• Annals of surgery · Nov 1991

    A long-term experience with biliary atresia. Reassessment of prognostic factors.

    • D U Tagge, E P Tagge, R A Drongowski, K T Oldham, and A G Coran.
    • Department of Surgery, Mott Children's Hospital, University of Michigan Medical School, Ann Arbor.
    • Ann. Surg. 1991 Nov 1;214(5):590-8.

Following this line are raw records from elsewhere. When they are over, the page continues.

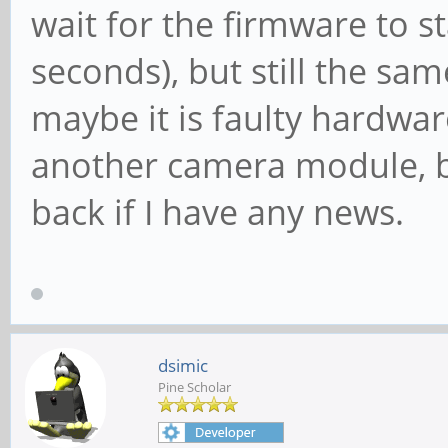
wait for the firmware to s
seconds), but still the sa
maybe it is faulty hardware
another camera module, but 
back if I have any news.
dsimic
Pine Scholar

    AbstractThirty-four infants with biliary atresia were primarily treated at our institution between 1974 and 1987. The mean age at diagnosis was 8.8 weeks. The Kasai portoenterostomy was used in 11 patients (32%) and the Sawaguchi modification in 23 infants (68%). Overall survival was 47% (16/34), with a mean follow-up of 45 months. Fifteen survivors (94%) are jaundice free, with two having undergone liver transplantation. Survival was not influenced by earlier age at operation, size of ductal remnants, or the use of an external biliary vent. Good bile flow was predictive of a favorable outcome. The incidence of cholangitis was increased in the Kasai (87%) versus the Sawaguchi groups (45%) (p less than 0.05), but 1-year survival rates were similar (55% vs 64%). The authors conclude that portoenterostomy offers a reasonable chance for success and should be the initial procedure for biliary atresia.